The least tribute we can pay them is to make them the equals of men in political rights as they have proved themselves their equals in every field of practical work they have entered, whether for themselves or for their country.
In December 1917 the president forcefully advocated for women’s suffrage in his sixth annual address to Congress, arguing that women had earned the right to vote by performing traditional duties while bearing the burden of new wartime responsibilities. “The least tribute we can pay them is to make them the equals of men in political rights as they have proved themselves their equals in every field of practical work they have entered, whether for themselves or for their country,” articulated Wilson. “These great days of completed achievement would be sadly marred were we to omit that act of justice.”22 Nearly a month later, President Wilson delivered his famous “Fourteen Points” speech to Congress on January 8, 1918. The president outlined his vision for a new world order built on the American ideals of democracy and freedom. At a White House conference the next day, Wilson stunned everyone by publicly declaring his support for a women’s suffrage constitutional amendment.23 In November, the news of an armistice sparked celebration for many Americans. The influx of U.S. troops, war materials, and monetary credit gave the Allied Powers much needed momentum to break the stalemate. American mobilization efforts had saved Western Europe and established the United States as a formidable global power.
Wilson’s policy reversal did little to appease suffragists. They continued to picket the Executive Mansion and hold public burnings of any speech where Wilson mentioned the words ‘democracy’ and ‘freedom.’ After the Senate initially failed to pass the amendment in early 1919, suffrage supporters ramped up public protests and demonstrations. Their persistent pressure on the president and the incoming Congress produced political results later that spring. On May 21, 1919 the Susan B. Anthony Amendment passed 304-89 in the House of Representatives; on June 4 it cleared the Senate by a vote of 56-25.24 In order for the amendment to become law, three-fourths of the states needed to ratify it.
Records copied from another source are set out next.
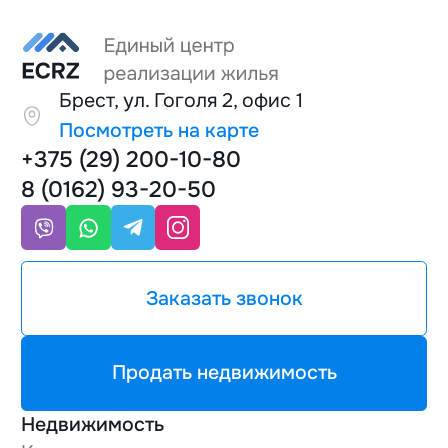
Брест, ул. Гоголя 2, офис 1
Посмотреть на карте
+375 (29) 200-10-80
8 (0162) 93-20-50
Заказать звонок
Продать недвижимость
Недвижимость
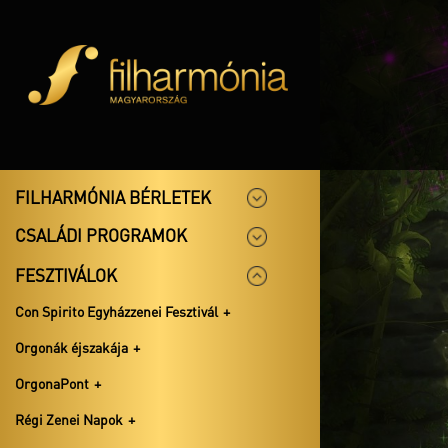
FILHARMÓNIA BÉRLETEK
CSALÁDI PROGRAMOK
FESZTIVÁLOK
Con Spirito Egyházzenei Fesztivál
Orgonák éjszakája
OrgonaPont
Régi Zenei Napok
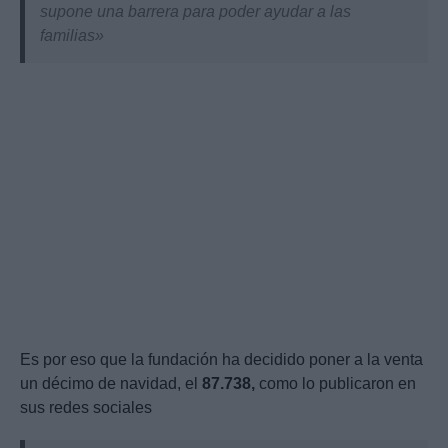
supone una barrera para poder ayudar a las
familias»
Es por eso que la fundación ha decidido poner a la venta
un décimo de navidad, el
87.738,
como lo publicaron en
sus redes sociales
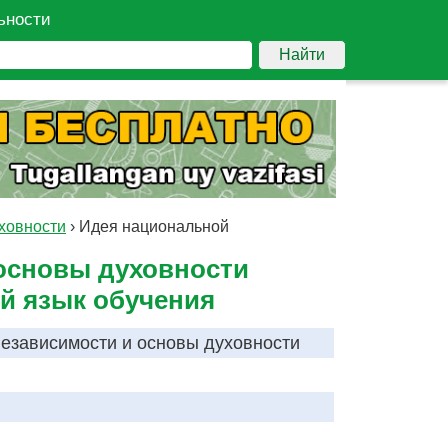
ьности
Найти
ховности
›
Идея национальной
основы духовности
ий язык обучения
езависимости и основы духовности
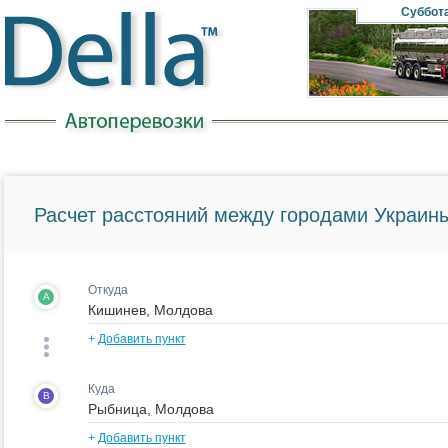
Суббот
Расчет расстояний между городами Украины
Откуда
A
+
Добавить пункт
Куда
B
+
Добавить пункт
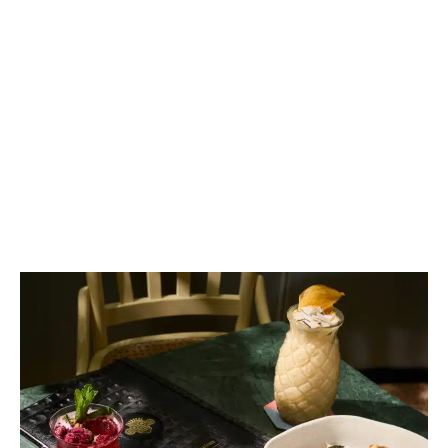
Medellín.
Ver Menú
Reservar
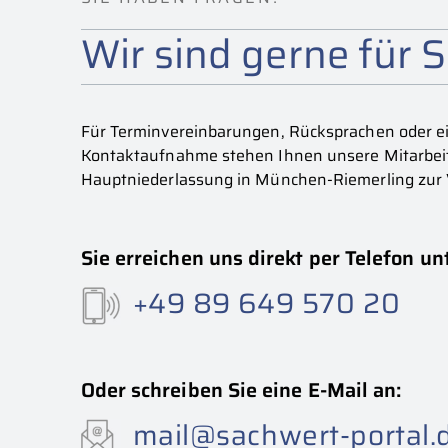
Wir sind gerne für S
Für Terminvereinbarungen, Rücksprachen oder ei
Kontaktaufnahme stehen Ihnen unsere Mitarbeit
Hauptniederlassung in München-Riemerling zur
Sie erreichen uns direkt per Telefon un
+49 89 649 570 20
Oder schreiben Sie eine E-Mail an:
mail@sachwert-portal.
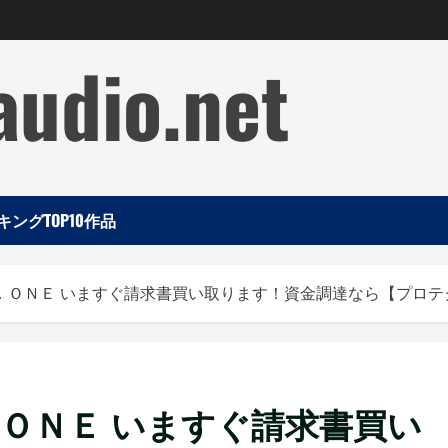
audio.net
ングTOP10作品
．ＯＮＥ いますぐ請求書買い取ります！資金調達なら【プロテ
ＯＮＥ いますぐ請求書買い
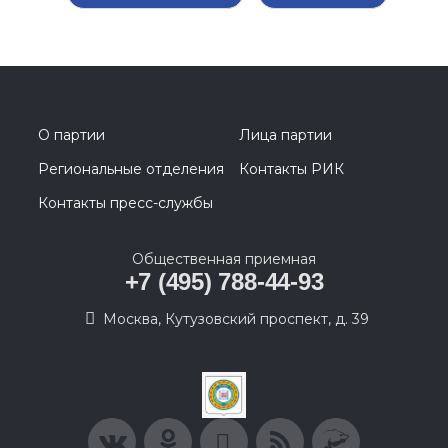
О партии
Лица партии
Региональные отделения
Контакты РИК
Контакты пресс-службы
Общественная приемная
+7 (495) 788-44-93
Москва, Кутузовский проспект, д. 39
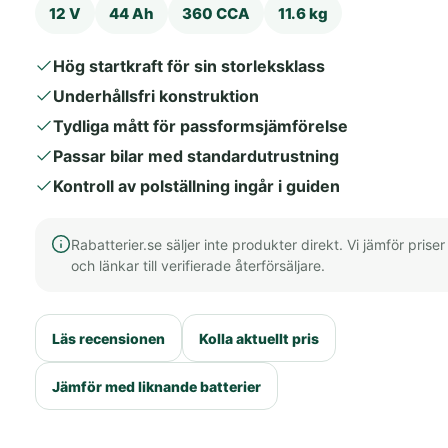
12 V
44 Ah
360 CCA
11.6 kg
Hög startkraft för sin storleksklass
Underhållsfri konstruktion
Tydliga mått för passformsjämförelse
Passar bilar med standardutrustning
Kontroll av polställning ingår i guiden
Rabatterier.se säljer inte produkter direkt. Vi jämför priser
och länkar till verifierade återförsäljare.
Läs recensionen
Kolla aktuellt pris
Jämför med liknande batterier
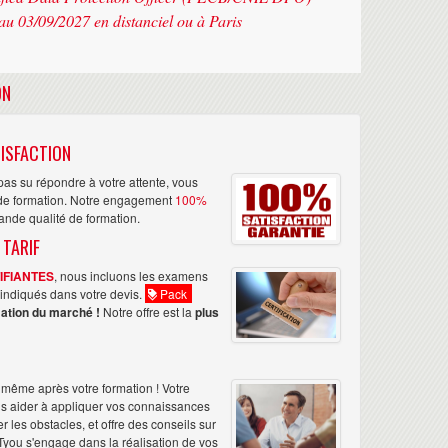
au 03/09/2027 en distanciel ou à Paris
ON
ISFACTION
as su répondre à votre attente, vous
n de formation. Notre engagement
100%
rande qualité de formation.
 TARIF
TIFIANTES
, nous incluons les examens
nt indiqués dans votre devis.
Pack
ation du marché !
Notre offre est la
plus
même après votre formation ! Votre
us aider à appliquer vos connaissances
les obstacles, et offre des conseils sur
Tyou s'engage dans la réalisation de vos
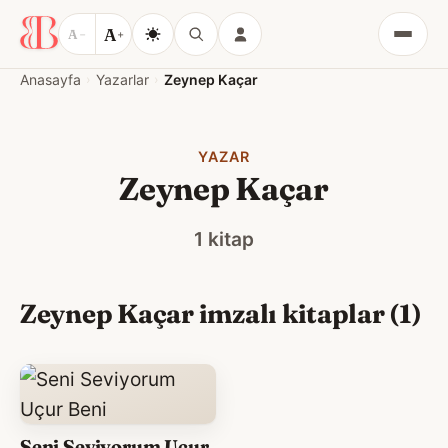
A
A
−
+
Menü
Anasayfa
Yazarlar
Zeynep Kaçar
YAZAR
Zeynep Kaçar
1 kitap
Zeynep Kaçar imzalı kitaplar (1)
Seni Seviyorum Uçur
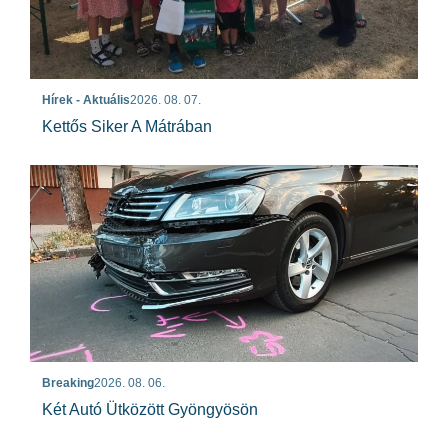
Hírek - Aktuális
2026. 08. 07.
Kettős Siker A Mátrában
Breaking
2026. 08. 06.
Két Autó Ütközött Gyöngyösön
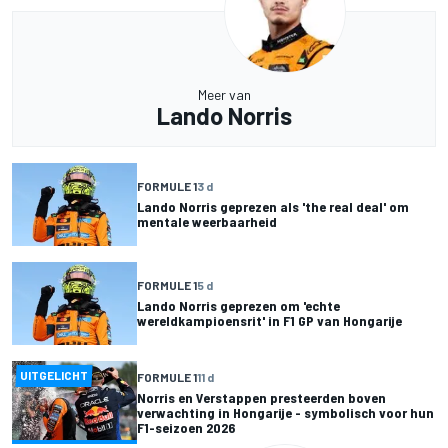
Meer van
Lando Norris
FORMULE 1
3 d
Lando Norris geprezen als 'the real deal' om
mentale weerbaarheid
FORMULE 1
5 d
Lando Norris geprezen om 'echte
wereldkampioensrit' in F1 GP van Hongarije
UITGELICHT
FORMULE 1
11 d
Norris en Verstappen presteerden boven
verwachting in Hongarije - symbolisch voor hun
F1-seizoen 2026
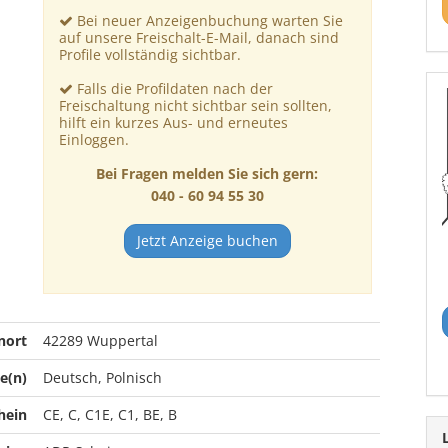
Bei neuer Anzeigenbuchung warten Sie
auf unsere Freischalt-E-Mail, danach sind
Profile vollständig sichtbar.
Falls die Profildaten nach der
Freischaltung nicht sichtbar sein sollten,
hilft ein kurzes Aus- und erneutes
Einloggen.
Bei Fragen melden Sie sich gern:
040 - 60 94 55 30
Jetzt Anzeige buchen
nort
42289 Wuppertal
e(n)
Deutsch, Polnisch
hein
CE, C, C1E, C1, BE, B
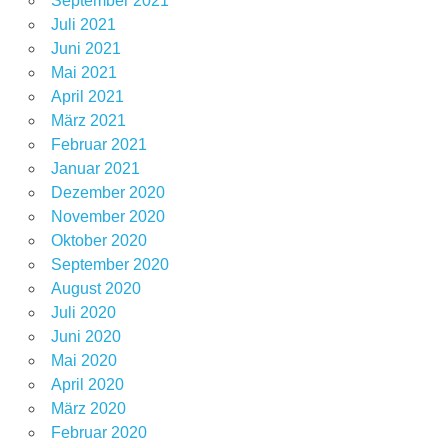
September 2021
Juli 2021
Juni 2021
Mai 2021
April 2021
März 2021
Februar 2021
Januar 2021
Dezember 2020
November 2020
Oktober 2020
September 2020
August 2020
Juli 2020
Juni 2020
Mai 2020
April 2020
März 2020
Februar 2020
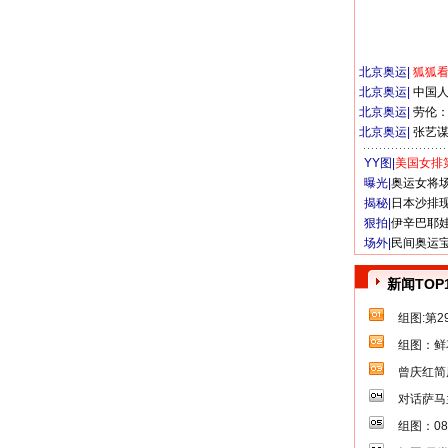
北京奥运
|
狐狐
北京奥运
|
中国
北京奥运
|
劳伦
北京奥运
|
张艺
YY图|
美国女排
曝光|
奥运女将
揭秘|
日本沙排
狠拍|
伊辛巴耶
场外|
民间奥运
新闻TOP
组图:第
组图：鲜
曾庆红简
对话萨马
组图：0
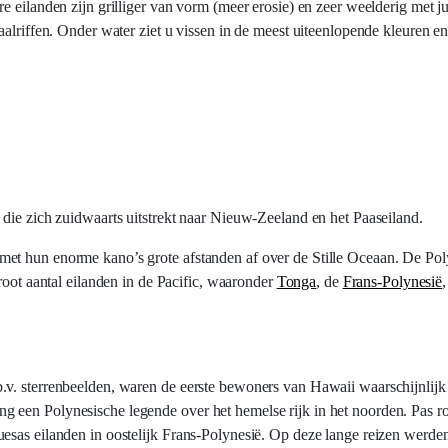
e eilanden zijn grilliger van vorm (meer erosie) en zeer weelderig met j
alriffen. Onder water ziet u vissen in de meest uiteenlopende kleuren en
 die zich zuidwaarts uitstrekt naar Nieuw-Zeeland en het Paaseiland.
et hun enorme kano’s grote afstanden af over de Stille Oceaan. De Poly
root aantal eilanden in de Pacific, waaronder
Tonga
, de
Frans-Polynesië
. sterrenbeelden, waren de eerste bewoners van Hawaii waarschijnlijk vi
 een Polynesische legende over het hemelse rijk in het noorden. Pas r
esas eilanden in oostelijk Frans-Polynesië. Op deze lange reizen werden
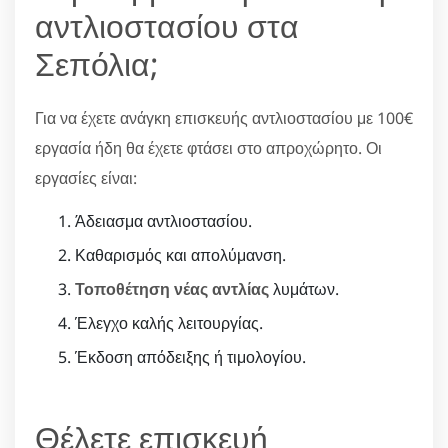
αντλιοστασίου στα
Σεπόλια;
Για να έχετε ανάγκη επισκευής αντλιοστασίου με 100€
εργασία ήδη θα έχετε φτάσει στο απροχώρητο. Οι
εργασίες είναι:
Άδειασμα αντλιοστασίου.
Καθαρισμός και απολύμανση.
Τοποθέτηση νέας αντλίας
λυμάτων.
Έλεγχο καλής λειτουργίας.
Έκδοση απόδειξης ή τιμολογίου.
Θέλετε επισκευή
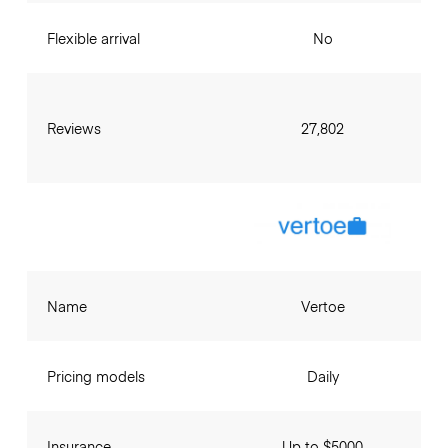
Flexible arrival
No
Reviews
27,802
Name
Vertoe
Pricing models
Daily
Insurance
Up to $5000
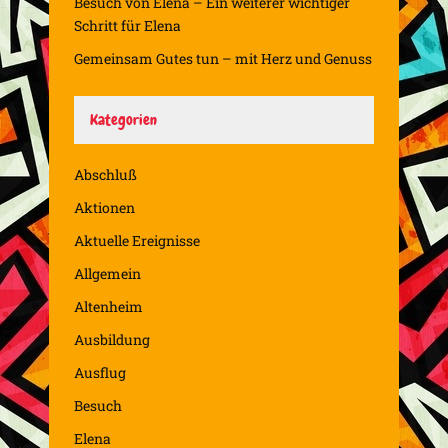
Besuch von Elena – Ein weiterer wichtiger
Schritt für Elena
Gemeinsam Gutes tun – mit Herz und Genuss
Kategorien
Abschluß
Aktionen
Aktuelle Ereignisse
Allgemein
Altenheim
Ausbildung
Ausflug
Besuch
Elena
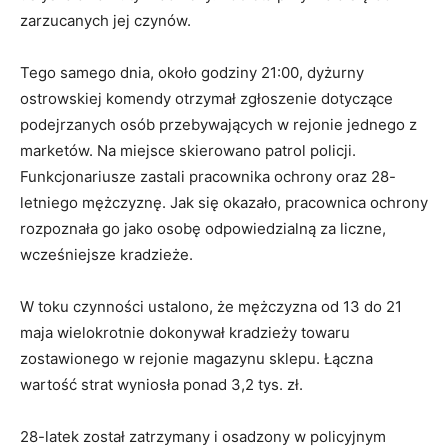
zarzucanych jej czynów.
Tego samego dnia, około godziny 21:00, dyżurny
ostrowskiej komendy otrzymał zgłoszenie dotyczące
podejrzanych osób przebywających w rejonie jednego z
marketów. Na miejsce skierowano patrol policji.
Funkcjonariusze zastali pracownika ochrony oraz 28-
letniego mężczyznę. Jak się okazało, pracownica ochrony
rozpoznała go jako osobę odpowiedzialną za liczne,
wcześniejsze kradzieże.
W toku czynności ustalono, że mężczyzna od 13 do 21
maja wielokrotnie dokonywał kradzieży towaru
zostawionego w rejonie magazynu sklepu. Łączna
wartość strat wyniosła ponad 3,2 tys. zł.
28-latek został zatrzymany i osadzony w policyjnym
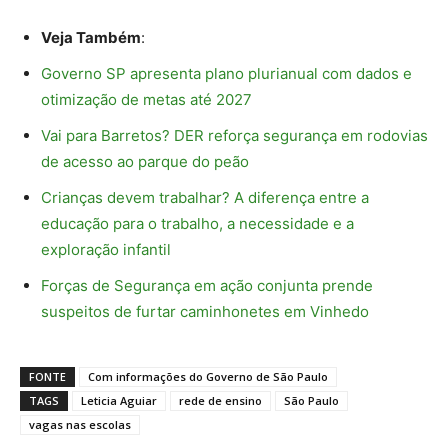
Veja Também
:
Governo SP apresenta plano plurianual com dados e
otimização de metas até 2027
Vai para Barretos? DER reforça segurança em rodovias
de acesso ao parque do peão
Crianças devem trabalhar? A diferença entre a
educação para o trabalho, a necessidade e a
exploração infantil
Forças de Segurança em ação conjunta prende
suspeitos de furtar caminhonetes em Vinhedo
FONTE
Com informações do Governo de São Paulo
TAGS
Leticia Aguiar
rede de ensino
São Paulo
vagas nas escolas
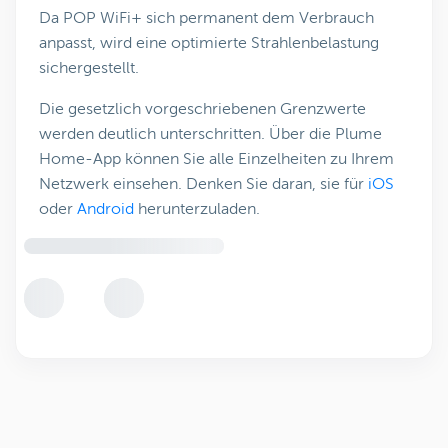
Da POP WiFi+ sich permanent dem Verbrauch
anpasst, wird eine optimierte Strahlenbelastung
sichergestellt.
Die gesetzlich vorgeschriebenen Grenzwerte
werden deutlich unterschritten. Über die Plume
Home-App können Sie alle Einzelheiten zu Ihrem
Netzwerk einsehen. Denken Sie daran, sie für
iOS
oder
Android
herunterzuladen.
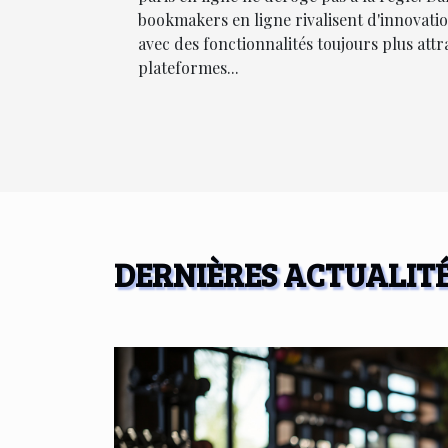
bookmakers en ligne rivalisent d'innovatio
avec des fonctionnalités toujours plus attra
plateformes...
DERNIÈRES ACTUALITÉ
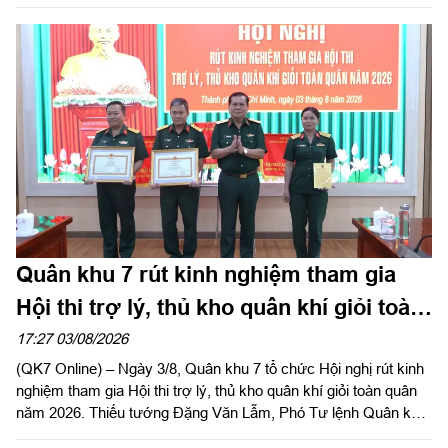
cốt liệt sĩ. Ngày 5/8/2026, Trung tướng Trần Vinh Ngọc, Bí thư
Đảng ủy, Chính ủy Quân khu 7 gửi Thư khen cán bộ, chiến sĩ,
các lực lượng thực hiện nhiệm vụ tìm kiếm, quy tập và xác
định danh tính hài cốt liệt sĩ. Báo Quân khu đăng toàn văn Thư
khen của đồng chí Chính ủy Quân khu 7.
Quân khu 7 rút kinh nghiệm tham gia
Hội thi trợ lý, thủ kho quân khí giỏi toàn
quân năm 2026
17:27 03/08/2026
(QK7 Online) – Ngày 3/8, Quân khu 7 tổ chức Hội nghị rút kinh
nghiệm tham gia Hội thi trợ lý, thủ kho quân khí giỏi toàn quân
năm 2026. Thiếu tướng Đặng Văn Lẫm, Phó Tư lệnh Quân khu
dự, phát biểu chỉ đạo hội nghị. Đại tá Vũ Nam Sơn, Chủ nhiệm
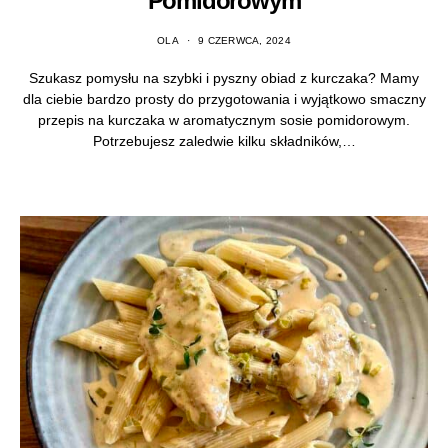
Pomidorowym
OLA
9 CZERWCA, 2024
Szukasz pomysłu na szybki i pyszny obiad z kurczaka? Mamy
dla ciebie bardzo prosty do przygotowania i wyjątkowo smaczny
przepis na kurczaka w aromatycznym sosie pomidorowym.
Potrzebujesz zaledwie kilku składników,…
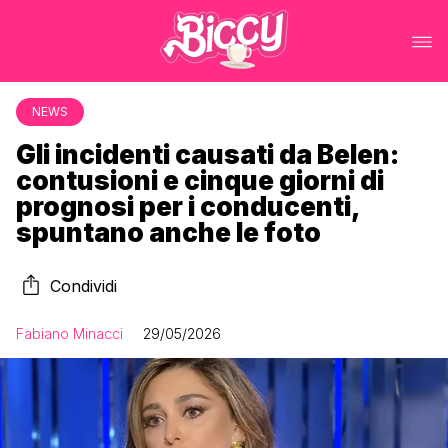
NEWS
Gli incidenti causati da Belen:
contusioni e cinque giorni di
prognosi per i conducenti,
spuntano anche le foto
Condividi
Fabiano Minacci
29/05/2026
Suffragists shifted attention back to their respective states, petitioning their representatives relentlessly for the next year. On August 18, 1920, Tennessee became the 36th state to ratify the 19th Amendment.25 Alice Paul, who suffered appalling treatment at Occoquan, celebrated the news by unfurling a massive ratification banner at 14 Jackson Place. The banner, decorated with 36 stars, each representing a state that had approved the Nineteenth Amendment, symbolized the national and state-level successes achieved by the suffragists. While some of their tactics were considered radical for the time, suffragists persevered by demonstrating their willingness to fight for equality. Their struggles—with members of Congress, angry crowds, policemen and guards, anti-suffragists, and President Wilson himself—gave momentum to the movement, drawing more supporters to their cause. The gross mistreatment of suffragists gave them a moral high ground, one that President Wilson eventually felt compelled to join. As the United States projected the merits of democracy abroad, its representatives now answered to citizens, both male and female, at home.